Citons ON4EY, Marcel Dupuis dans le ‘QSO’ de janvier 1939 :
« La technique de l’émission évolue si rapidement, que chaque jour de nouveaux records de trafic sont battus. Le ‘WAC’, lors de sa création, était un tour de force. Aujourd’hui près de 2000 amateurs ont travaillé les 6 continents. »
Les ‘DX-men’, ‘in order to gain some small symbol of accomplishment’, recherchent de nouveaux défis ! WAS, WAZ, DX-Century Club³ voient le jour. Les résultats, publiés chaque mois dans ‘QST’, à la grande fierté de leurs titulaires, créent une véritable émulation. Notre bon vieux ‘W.A.C.’, devenu trop facile à réaliser, sombre peu à peu dans l’oubli !

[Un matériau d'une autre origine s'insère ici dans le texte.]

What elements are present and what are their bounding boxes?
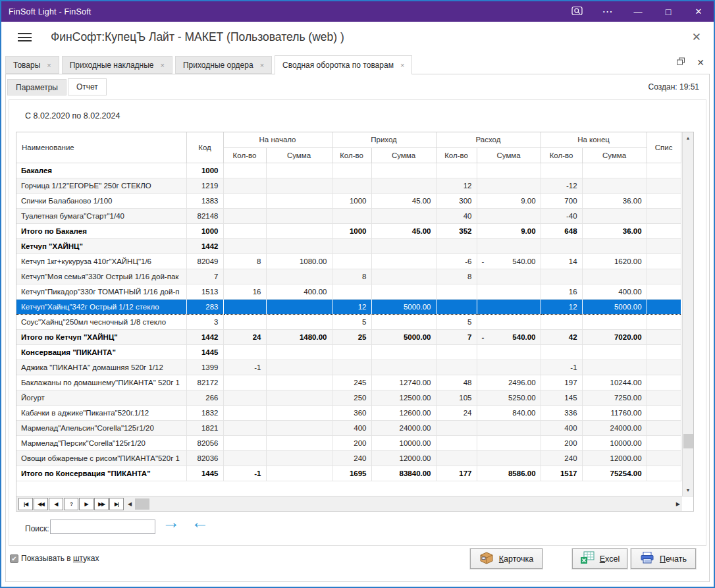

Georges Neelemans, ON4FT, membre d’honneur du Réseau Belge nous livre son avis en septembre 1939 :

« La délivrance des diplômes WAC phone et CW dont j’assume momentanément la charge, va bon train. (…) Puis-je, à titre tout à fait personnel, donner mon avis à ce propos ? C’est que cela est fort bien et que tous ces Oms méritent de petites félicitations mais que franchement, au point où en est arrivée la technique de l’amateurisme, le fait de travailler tous les continents d’un endroit quelconque en Europe avec une installation normale, disons de 50 watts, ne constitue plus un exploit, en CW principalement. (…) Je ne dis ceci nullement pour décourager les émetteurs et surtout les débutants, mais les choses ayant évoluées depuis une dizaine d’années, l’A.R.R.L. devrait changer son fusil d’épaule et se limiter à la délivrance de certificats pour de réelles prouesses, comme l’est et le reste la plus réelle de toutes : le nombre de pays travaillés. Le DX Century Club est vraiment un beau brevet d’amateurisme. (…) Les 40 zones sont à mon sens une autre fort belle trouvaille. (…)(QSO septembre 1939, p.763)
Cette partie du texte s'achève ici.